# MATERIAL SUPPLIED
• • •

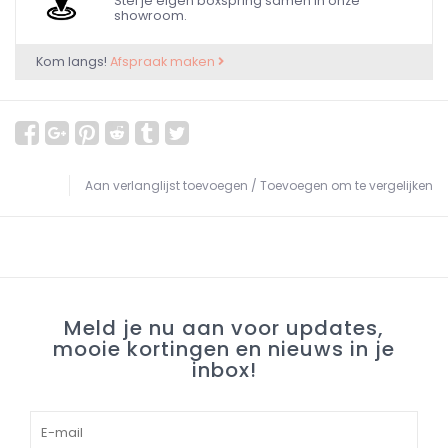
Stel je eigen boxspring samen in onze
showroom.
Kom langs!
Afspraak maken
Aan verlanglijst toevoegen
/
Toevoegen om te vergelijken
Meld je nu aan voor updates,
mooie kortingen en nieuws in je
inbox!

• • •

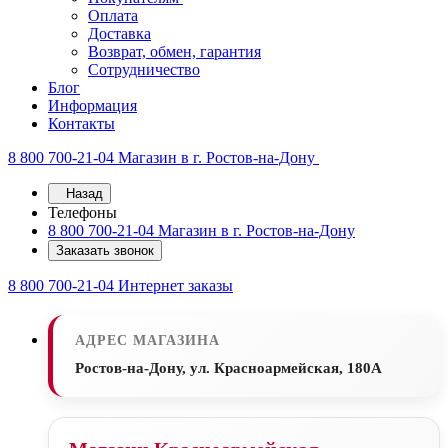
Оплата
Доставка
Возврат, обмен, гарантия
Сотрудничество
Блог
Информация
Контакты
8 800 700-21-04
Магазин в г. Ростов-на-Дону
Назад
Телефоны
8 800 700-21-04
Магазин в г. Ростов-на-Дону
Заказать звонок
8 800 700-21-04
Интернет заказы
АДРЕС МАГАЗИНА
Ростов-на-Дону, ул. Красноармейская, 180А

• • •

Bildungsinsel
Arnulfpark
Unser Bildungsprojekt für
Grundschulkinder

• • •

# EXERCISE
Give back, word for word, only the lines above from the line holding "АДРЕС МАГАЗИНА" to the line holding "Ростов-на-Дону, ул. Красноармейская, 180А", both included.

# SOLVED PROBLEM
АДРЕС МАГАЗИНА
Ростов-на-Дону, ул. Красноармейская, 180А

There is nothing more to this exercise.